Un país despreocupado podía dormir pero no su padre. Se levantó, pero sin enderezarse del todo. Abrió otra puerta de la habitación (no la que había dado paso a Poskrebyshev), y la cerró detrás suyo. Apenas la atravesó con sus suaves botas entró en un bajo, angosto, retorcido corredor sin ventanas, pasó ante un espejo a través del cuál podía ver la entrada del hall. Volvió a su dormitorio, de techo bajo también, pequeño, sin ventana, con aire acondicionado. Detrás del panel de roble de la pared del dormitorio había un blindaje; del lado de afuera, piedra.
Con la pequeña llave que llevaba en la cintura Stalin abrió la tapa de metal de un decantador y se sirvió un vaso de su licor revigorizador favorito, lo bebió y cerró de nuevo la tapa.
Caminó hacia el espejo. Sus ojos lucían claros, incorruptiblemente adustos. Ni siquiera los primeros ministros podían sostener la mirada de esos ojos. Su apariencia era severa, simple, militar. Llamó a su ordenanza georgiano para vestirse.
Hasta ante sus más íntimos se presentaba como ante la historia. Su voluntad de hierro.
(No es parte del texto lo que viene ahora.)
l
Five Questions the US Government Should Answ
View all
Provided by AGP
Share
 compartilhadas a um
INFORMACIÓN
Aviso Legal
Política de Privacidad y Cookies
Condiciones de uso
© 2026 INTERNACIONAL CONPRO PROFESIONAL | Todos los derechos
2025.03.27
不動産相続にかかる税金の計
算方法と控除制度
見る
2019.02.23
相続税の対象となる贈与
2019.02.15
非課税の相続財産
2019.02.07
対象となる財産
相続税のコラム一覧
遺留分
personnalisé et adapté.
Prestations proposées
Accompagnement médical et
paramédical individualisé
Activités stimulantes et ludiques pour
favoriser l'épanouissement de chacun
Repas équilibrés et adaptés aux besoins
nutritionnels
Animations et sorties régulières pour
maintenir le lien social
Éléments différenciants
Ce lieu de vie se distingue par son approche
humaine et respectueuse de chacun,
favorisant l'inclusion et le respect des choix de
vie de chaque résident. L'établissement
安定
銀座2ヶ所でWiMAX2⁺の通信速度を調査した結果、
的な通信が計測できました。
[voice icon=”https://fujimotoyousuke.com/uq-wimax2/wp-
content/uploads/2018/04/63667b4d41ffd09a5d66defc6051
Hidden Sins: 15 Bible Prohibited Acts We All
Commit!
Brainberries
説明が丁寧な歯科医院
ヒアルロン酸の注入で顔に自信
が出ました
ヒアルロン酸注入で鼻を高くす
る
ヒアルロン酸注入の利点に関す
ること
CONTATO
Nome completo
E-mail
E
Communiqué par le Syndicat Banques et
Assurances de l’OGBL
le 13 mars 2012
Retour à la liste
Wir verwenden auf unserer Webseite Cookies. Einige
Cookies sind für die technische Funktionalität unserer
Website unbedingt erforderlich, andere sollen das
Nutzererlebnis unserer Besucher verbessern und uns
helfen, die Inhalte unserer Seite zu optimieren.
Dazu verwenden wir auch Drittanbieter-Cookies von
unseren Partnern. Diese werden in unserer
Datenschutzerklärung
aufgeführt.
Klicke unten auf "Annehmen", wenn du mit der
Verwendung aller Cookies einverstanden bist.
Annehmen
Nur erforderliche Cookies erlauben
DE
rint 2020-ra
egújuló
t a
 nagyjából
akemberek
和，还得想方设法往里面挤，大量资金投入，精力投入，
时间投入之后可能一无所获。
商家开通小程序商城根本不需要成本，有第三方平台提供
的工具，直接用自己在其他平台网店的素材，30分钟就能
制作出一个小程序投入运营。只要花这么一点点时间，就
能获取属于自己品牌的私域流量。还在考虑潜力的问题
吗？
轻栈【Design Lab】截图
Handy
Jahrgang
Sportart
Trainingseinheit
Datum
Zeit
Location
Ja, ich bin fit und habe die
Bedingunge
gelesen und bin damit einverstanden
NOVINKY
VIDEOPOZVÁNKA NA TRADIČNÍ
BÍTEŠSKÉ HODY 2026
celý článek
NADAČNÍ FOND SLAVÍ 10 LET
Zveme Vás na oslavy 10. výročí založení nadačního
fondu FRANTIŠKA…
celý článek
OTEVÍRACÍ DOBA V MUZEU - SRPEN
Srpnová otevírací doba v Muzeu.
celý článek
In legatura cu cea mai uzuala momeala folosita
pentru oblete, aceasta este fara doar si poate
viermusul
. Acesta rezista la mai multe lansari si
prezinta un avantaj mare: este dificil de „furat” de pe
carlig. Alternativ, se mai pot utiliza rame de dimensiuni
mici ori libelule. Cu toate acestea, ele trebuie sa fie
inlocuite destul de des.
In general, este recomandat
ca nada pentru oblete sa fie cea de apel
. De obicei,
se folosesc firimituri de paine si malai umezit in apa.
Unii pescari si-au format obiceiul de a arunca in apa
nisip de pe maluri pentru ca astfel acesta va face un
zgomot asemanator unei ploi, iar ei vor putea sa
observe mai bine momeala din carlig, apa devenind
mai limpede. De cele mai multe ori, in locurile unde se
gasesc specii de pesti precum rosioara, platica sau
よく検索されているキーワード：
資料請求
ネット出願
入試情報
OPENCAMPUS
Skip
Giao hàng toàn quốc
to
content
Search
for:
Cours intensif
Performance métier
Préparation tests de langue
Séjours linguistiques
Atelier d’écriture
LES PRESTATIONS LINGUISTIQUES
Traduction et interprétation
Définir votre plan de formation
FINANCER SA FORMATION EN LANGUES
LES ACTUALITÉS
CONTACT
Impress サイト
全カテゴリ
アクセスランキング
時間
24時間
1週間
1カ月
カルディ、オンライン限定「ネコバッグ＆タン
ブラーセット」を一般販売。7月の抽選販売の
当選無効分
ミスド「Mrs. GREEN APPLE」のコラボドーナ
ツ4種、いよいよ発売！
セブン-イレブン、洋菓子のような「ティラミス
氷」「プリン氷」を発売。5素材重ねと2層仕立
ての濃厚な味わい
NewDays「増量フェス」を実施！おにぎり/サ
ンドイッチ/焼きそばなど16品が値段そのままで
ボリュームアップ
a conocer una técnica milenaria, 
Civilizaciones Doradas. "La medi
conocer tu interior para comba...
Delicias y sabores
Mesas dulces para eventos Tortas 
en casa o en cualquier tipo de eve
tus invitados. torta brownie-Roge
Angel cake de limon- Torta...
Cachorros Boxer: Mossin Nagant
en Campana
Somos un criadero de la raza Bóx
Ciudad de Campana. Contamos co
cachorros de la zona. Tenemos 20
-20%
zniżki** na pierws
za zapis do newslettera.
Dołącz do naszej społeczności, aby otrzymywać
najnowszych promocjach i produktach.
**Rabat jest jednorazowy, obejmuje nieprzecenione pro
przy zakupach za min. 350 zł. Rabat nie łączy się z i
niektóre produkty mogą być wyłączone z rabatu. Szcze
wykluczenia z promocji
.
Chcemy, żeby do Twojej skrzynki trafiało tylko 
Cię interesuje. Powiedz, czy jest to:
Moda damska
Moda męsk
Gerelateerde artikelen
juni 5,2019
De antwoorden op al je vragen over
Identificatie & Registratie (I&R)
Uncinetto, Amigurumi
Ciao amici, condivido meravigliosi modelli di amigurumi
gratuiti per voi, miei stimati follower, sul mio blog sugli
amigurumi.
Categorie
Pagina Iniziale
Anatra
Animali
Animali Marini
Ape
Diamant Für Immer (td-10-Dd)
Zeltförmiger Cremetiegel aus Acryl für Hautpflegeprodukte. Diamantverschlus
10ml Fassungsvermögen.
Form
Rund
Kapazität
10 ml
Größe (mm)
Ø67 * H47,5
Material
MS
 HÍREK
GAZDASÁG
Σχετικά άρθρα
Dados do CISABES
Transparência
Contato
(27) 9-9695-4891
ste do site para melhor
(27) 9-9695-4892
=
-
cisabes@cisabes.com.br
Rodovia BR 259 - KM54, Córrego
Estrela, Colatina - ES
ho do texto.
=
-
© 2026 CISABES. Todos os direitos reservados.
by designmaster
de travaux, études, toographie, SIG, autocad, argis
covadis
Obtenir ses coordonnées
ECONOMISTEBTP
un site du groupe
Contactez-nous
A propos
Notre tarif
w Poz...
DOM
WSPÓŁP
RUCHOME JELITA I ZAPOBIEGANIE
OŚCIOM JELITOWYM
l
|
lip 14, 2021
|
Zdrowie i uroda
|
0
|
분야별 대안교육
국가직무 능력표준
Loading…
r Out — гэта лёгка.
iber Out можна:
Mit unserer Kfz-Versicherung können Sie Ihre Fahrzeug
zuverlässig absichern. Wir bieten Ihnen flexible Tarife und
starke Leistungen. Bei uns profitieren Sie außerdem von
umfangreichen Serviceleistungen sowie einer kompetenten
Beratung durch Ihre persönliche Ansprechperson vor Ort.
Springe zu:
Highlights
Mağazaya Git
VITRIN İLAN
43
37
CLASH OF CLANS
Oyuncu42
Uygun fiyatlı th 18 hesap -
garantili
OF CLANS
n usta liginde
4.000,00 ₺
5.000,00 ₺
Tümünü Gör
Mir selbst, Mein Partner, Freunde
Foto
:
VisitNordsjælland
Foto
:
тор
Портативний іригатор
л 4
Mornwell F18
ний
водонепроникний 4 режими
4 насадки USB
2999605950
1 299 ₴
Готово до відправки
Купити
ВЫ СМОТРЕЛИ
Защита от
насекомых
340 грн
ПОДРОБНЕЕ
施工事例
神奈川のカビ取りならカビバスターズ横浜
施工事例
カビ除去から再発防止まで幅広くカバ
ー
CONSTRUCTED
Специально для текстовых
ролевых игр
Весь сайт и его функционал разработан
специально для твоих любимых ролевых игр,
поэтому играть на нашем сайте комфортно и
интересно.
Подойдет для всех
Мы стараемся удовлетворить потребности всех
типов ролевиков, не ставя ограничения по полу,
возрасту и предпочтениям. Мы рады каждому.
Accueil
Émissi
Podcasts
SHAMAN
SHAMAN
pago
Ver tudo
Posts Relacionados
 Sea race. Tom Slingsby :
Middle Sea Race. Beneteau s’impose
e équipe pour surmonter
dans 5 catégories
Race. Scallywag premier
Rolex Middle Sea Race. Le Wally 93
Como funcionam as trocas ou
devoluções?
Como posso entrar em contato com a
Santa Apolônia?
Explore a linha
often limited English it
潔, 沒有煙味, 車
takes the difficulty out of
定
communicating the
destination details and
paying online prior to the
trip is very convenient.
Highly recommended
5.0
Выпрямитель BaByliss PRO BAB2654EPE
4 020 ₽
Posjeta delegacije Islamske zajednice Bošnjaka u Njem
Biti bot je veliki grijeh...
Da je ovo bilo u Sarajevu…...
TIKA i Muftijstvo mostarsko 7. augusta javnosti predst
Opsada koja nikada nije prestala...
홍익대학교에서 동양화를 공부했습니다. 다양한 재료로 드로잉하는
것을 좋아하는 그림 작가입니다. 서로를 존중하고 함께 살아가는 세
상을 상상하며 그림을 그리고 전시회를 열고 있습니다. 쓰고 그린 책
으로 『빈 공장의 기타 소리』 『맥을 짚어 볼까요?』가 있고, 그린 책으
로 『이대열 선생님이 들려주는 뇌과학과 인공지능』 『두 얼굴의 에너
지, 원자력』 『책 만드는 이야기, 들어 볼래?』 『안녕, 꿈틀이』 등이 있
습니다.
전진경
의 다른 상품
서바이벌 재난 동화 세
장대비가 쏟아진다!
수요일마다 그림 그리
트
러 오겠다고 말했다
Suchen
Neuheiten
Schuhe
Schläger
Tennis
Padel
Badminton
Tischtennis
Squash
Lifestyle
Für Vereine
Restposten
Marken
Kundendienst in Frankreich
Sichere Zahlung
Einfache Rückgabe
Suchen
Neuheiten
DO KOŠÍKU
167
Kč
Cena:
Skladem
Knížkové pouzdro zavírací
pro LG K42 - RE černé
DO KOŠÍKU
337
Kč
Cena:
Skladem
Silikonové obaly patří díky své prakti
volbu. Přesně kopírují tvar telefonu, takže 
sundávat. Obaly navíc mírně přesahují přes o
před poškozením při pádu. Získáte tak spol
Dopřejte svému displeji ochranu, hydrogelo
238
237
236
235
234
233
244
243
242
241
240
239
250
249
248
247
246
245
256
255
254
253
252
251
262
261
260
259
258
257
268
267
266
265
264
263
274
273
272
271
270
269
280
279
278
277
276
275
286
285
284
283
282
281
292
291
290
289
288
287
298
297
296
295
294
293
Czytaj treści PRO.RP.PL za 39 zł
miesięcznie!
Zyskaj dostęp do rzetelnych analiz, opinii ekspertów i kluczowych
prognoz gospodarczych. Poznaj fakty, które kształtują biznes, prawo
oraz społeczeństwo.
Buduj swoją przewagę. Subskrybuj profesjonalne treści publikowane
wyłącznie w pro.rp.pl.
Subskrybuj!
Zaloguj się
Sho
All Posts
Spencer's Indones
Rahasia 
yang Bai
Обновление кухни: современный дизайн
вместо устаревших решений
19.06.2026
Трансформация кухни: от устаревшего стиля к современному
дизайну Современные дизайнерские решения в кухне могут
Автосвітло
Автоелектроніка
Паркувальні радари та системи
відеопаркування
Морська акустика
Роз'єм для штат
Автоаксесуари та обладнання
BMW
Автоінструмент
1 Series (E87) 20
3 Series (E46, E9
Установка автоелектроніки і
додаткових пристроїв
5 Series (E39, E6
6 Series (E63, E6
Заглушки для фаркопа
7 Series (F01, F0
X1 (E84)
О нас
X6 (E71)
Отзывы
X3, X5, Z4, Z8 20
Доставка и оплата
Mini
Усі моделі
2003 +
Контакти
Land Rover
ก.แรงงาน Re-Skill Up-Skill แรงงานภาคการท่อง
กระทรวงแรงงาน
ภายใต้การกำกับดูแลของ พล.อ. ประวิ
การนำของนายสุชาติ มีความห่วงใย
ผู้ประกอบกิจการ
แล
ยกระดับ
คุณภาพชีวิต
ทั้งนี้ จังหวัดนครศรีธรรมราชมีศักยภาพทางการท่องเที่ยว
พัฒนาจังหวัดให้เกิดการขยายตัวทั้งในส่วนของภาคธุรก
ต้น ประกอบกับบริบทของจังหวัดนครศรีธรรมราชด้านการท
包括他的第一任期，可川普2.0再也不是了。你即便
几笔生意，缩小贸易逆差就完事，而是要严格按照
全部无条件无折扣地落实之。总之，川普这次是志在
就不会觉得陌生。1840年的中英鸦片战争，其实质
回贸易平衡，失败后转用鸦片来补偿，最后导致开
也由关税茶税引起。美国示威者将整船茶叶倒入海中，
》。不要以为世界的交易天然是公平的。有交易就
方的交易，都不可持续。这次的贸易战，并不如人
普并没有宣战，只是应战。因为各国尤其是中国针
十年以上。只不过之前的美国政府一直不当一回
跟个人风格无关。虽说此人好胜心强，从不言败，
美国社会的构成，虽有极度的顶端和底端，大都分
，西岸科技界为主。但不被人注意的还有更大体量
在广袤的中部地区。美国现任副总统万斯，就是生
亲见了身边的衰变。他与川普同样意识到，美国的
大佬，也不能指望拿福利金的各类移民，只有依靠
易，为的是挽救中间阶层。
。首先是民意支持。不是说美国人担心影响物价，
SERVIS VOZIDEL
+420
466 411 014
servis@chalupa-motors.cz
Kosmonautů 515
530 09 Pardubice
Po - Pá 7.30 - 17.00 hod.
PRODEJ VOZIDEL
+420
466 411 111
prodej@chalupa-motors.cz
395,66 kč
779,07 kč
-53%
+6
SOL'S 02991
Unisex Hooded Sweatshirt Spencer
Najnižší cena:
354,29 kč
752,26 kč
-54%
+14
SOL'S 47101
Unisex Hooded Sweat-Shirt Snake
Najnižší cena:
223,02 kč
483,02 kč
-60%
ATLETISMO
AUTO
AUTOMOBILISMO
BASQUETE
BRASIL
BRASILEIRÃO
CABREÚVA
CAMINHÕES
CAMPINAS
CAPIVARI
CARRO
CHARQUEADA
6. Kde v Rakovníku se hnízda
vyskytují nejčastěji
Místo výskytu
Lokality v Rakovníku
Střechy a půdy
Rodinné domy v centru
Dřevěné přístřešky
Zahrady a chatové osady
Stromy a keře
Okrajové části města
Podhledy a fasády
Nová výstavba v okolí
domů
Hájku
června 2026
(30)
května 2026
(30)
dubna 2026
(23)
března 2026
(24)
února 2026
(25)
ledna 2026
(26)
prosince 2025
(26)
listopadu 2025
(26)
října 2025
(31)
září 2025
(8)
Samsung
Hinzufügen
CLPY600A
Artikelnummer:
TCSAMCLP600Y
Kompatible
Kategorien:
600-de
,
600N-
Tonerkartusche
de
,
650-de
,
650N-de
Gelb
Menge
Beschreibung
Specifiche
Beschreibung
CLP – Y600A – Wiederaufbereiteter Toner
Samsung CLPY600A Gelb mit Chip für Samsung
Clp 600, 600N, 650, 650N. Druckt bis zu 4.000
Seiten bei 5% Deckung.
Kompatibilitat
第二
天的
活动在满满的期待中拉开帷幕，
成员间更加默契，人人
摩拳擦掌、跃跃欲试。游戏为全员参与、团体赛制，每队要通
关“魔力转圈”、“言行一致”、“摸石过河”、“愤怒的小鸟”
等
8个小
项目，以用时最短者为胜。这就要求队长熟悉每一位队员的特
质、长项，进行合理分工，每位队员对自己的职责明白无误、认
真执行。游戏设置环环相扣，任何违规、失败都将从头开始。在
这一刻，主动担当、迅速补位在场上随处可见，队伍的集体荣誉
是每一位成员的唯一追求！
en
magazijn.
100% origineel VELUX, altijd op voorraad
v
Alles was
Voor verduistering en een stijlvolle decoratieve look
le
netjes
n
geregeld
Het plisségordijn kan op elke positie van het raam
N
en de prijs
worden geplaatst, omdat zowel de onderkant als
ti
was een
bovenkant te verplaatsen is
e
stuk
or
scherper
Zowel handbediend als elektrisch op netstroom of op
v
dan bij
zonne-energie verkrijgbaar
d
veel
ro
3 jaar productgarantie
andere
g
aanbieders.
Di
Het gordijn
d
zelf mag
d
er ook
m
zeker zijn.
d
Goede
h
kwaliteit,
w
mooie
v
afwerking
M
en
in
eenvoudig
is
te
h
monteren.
Su inflexible voluntad.
EL LENGUAJE, UN INSTRUMENTO DE PRODUCCIÓN
La noche era el tiempo más útil para Stalin.
Su mente desconfiada se desenvolvía con lentitud en la mañana. Con su malhumorada mente mañanera removía a la gente de sus cargos, cortaba los gastos, ordenaba reducir dos o tres ministerios en uno. Con su aguda y suplementaria mente nocturna, decidía aumentar el número de los ministerios dividiéndolos, hacía nuevas designaciones; firmaba nuevos presupuestos y confirmaba recientes nombramientos.
Sus mejores ideas nacían entre medianoche y las cuatro: la manera de cambiar viejos títulos por nuevos, ahorrándose el pago de las rentas; qué sentencias se dictarían por ausentismo en el trabajo; cómo prolongar la jornada laboral y la semana de trabajo; cómo atar permanentemente a los obreros y a los empleados a su labor; el edicto concerniente a trabajos forzados y a la horca; la disolución de la Tercera Internacional; el exilio de los pueblos de traidores a Siberia.